## EXERCISE
Please return the entries, omitting and altering nothing.

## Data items
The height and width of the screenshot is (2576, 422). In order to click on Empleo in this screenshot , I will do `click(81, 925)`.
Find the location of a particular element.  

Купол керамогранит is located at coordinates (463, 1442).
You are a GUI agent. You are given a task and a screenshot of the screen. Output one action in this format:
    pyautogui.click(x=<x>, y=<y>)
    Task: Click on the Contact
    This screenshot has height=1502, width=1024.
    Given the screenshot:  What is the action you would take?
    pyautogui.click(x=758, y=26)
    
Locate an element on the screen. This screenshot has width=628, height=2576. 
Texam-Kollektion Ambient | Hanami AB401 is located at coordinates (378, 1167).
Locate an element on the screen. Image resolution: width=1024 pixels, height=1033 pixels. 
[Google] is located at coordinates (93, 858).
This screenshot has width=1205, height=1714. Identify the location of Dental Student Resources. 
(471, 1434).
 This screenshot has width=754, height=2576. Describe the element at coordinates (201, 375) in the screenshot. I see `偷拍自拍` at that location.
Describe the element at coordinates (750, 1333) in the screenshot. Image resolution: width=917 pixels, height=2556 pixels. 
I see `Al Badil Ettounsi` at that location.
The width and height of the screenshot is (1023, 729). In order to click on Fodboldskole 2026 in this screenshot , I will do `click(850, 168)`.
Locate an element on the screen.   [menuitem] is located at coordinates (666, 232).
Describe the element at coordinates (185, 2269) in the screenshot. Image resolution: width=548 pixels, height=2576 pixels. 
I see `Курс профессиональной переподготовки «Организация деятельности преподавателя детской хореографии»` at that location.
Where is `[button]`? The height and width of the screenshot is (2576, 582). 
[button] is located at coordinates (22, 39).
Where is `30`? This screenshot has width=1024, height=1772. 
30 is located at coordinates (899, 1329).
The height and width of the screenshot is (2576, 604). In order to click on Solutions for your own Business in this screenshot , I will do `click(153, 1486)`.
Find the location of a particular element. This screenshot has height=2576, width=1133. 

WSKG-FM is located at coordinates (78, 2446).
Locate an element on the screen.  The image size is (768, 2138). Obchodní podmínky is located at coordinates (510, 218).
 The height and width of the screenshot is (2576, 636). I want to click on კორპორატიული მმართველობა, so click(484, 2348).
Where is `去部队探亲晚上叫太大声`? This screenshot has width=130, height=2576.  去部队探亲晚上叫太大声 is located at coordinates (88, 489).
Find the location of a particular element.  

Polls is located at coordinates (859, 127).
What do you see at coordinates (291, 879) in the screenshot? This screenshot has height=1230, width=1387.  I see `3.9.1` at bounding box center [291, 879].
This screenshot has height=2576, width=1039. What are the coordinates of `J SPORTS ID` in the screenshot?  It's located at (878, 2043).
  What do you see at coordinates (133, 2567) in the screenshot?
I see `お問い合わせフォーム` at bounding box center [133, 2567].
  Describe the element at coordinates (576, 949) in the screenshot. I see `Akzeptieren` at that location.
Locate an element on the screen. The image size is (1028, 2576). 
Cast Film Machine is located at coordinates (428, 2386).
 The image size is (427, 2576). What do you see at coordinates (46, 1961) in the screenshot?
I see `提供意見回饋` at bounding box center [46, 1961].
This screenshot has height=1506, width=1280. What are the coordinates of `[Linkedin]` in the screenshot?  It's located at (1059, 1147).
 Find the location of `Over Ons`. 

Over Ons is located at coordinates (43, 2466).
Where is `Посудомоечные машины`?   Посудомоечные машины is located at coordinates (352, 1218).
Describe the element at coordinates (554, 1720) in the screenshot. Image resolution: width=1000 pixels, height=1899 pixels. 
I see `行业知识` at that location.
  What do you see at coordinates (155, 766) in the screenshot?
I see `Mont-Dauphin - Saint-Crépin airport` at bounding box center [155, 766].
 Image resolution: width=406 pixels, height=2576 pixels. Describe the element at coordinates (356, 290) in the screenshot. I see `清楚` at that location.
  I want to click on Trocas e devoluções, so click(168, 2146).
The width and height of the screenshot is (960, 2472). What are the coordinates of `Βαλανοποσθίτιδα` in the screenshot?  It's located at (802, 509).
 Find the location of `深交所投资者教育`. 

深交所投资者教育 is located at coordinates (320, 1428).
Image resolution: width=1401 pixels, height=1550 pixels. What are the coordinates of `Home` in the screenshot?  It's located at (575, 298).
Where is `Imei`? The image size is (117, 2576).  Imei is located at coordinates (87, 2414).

## SOLUTION FOR THIS PROBLEM
The height and width of the screenshot is (2576, 422). In order to click on Empleo in this screenshot , I will do `click(81, 925)`.
Find the location of a particular element.  

Купол керамогранит is located at coordinates (463, 1442).
You are a GUI agent. You are given a task and a screenshot of the screen. Output one action in this format:
    pyautogui.click(x=<x>, y=<y>)
    Task: Click on the Contact
    This screenshot has height=1502, width=1024.
    Given the screenshot:  What is the action you would take?
    pyautogui.click(x=758, y=26)
    
Locate an element on the screen. This screenshot has width=628, height=2576. 
Texam-Kollektion Ambient | Hanami AB401 is located at coordinates (378, 1167).
Locate an element on the screen. Image resolution: width=1024 pixels, height=1033 pixels. 
[Google] is located at coordinates (93, 858).
This screenshot has width=1205, height=1714. Identify the location of Dental Student Resources. 
(471, 1434).
 This screenshot has width=754, height=2576. Describe the element at coordinates (201, 375) in the screenshot. I see `偷拍自拍` at that location.
Describe the element at coordinates (750, 1333) in the screenshot. Image resolution: width=917 pixels, height=2556 pixels. 
I see `Al Badil Ettounsi` at that location.
The width and height of the screenshot is (1023, 729). In order to click on Fodboldskole 2026 in this screenshot , I will do `click(850, 168)`.
Locate an element on the screen.   [menuitem] is located at coordinates (666, 232).
Describe the element at coordinates (185, 2269) in the screenshot. Image resolution: width=548 pixels, height=2576 pixels. 
I see `Курс профессиональной переподготовки «Организация деятельности преподавателя детской хореографии»` at that location.
Where is `[button]`? The height and width of the screenshot is (2576, 582). 
[button] is located at coordinates (22, 39).
Where is `30`? This screenshot has width=1024, height=1772. 
30 is located at coordinates (899, 1329).
The height and width of the screenshot is (2576, 604). In order to click on Solutions for your own Business in this screenshot , I will do `click(153, 1486)`.
Find the location of a particular element. This screenshot has height=2576, width=1133. 

WSKG-FM is located at coordinates (78, 2446).
Locate an element on the screen.  The image size is (768, 2138). Obchodní podmínky is located at coordinates (510, 218).
 The height and width of the screenshot is (2576, 636). I want to click on კორპორატიული მმართველობა, so click(484, 2348).
Where is `去部队探亲晚上叫太大声`? This screenshot has width=130, height=2576.  去部队探亲晚上叫太大声 is located at coordinates (88, 489).
Find the location of a particular element.  

Polls is located at coordinates (859, 127).
What do you see at coordinates (291, 879) in the screenshot? This screenshot has height=1230, width=1387.  I see `3.9.1` at bounding box center [291, 879].
This screenshot has height=2576, width=1039. What are the coordinates of `J SPORTS ID` in the screenshot?  It's located at (878, 2043).
  What do you see at coordinates (133, 2567) in the screenshot?
I see `お問い合わせフォーム` at bounding box center [133, 2567].
  Describe the element at coordinates (576, 949) in the screenshot. I see `Akzeptieren` at that location.
Locate an element on the screen. The image size is (1028, 2576). 
Cast Film Machine is located at coordinates (428, 2386).
 The image size is (427, 2576). What do you see at coordinates (46, 1961) in the screenshot?
I see `提供意見回饋` at bounding box center [46, 1961].
This screenshot has height=1506, width=1280. What are the coordinates of `[Linkedin]` in the screenshot?  It's located at (1059, 1147).
 Find the location of `Over Ons`. 

Over Ons is located at coordinates (43, 2466).
Where is `Посудомоечные машины`?   Посудомоечные машины is located at coordinates (352, 1218).
Describe the element at coordinates (554, 1720) in the screenshot. Image resolution: width=1000 pixels, height=1899 pixels. 
I see `行业知识` at that location.
  What do you see at coordinates (155, 766) in the screenshot?
I see `Mont-Dauphin - Saint-Crépin airport` at bounding box center [155, 766].
 Image resolution: width=406 pixels, height=2576 pixels. Describe the element at coordinates (356, 290) in the screenshot. I see `清楚` at that location.
  I want to click on Trocas e devoluções, so click(168, 2146).
The width and height of the screenshot is (960, 2472). What are the coordinates of `Βαλανοποσθίτιδα` in the screenshot?  It's located at (802, 509).
 Find the location of `深交所投资者教育`. 

深交所投资者教育 is located at coordinates (320, 1428).
Image resolution: width=1401 pixels, height=1550 pixels. What are the coordinates of `Home` in the screenshot?  It's located at (575, 298).
Where is `Imei`? The image size is (117, 2576).  Imei is located at coordinates (87, 2414).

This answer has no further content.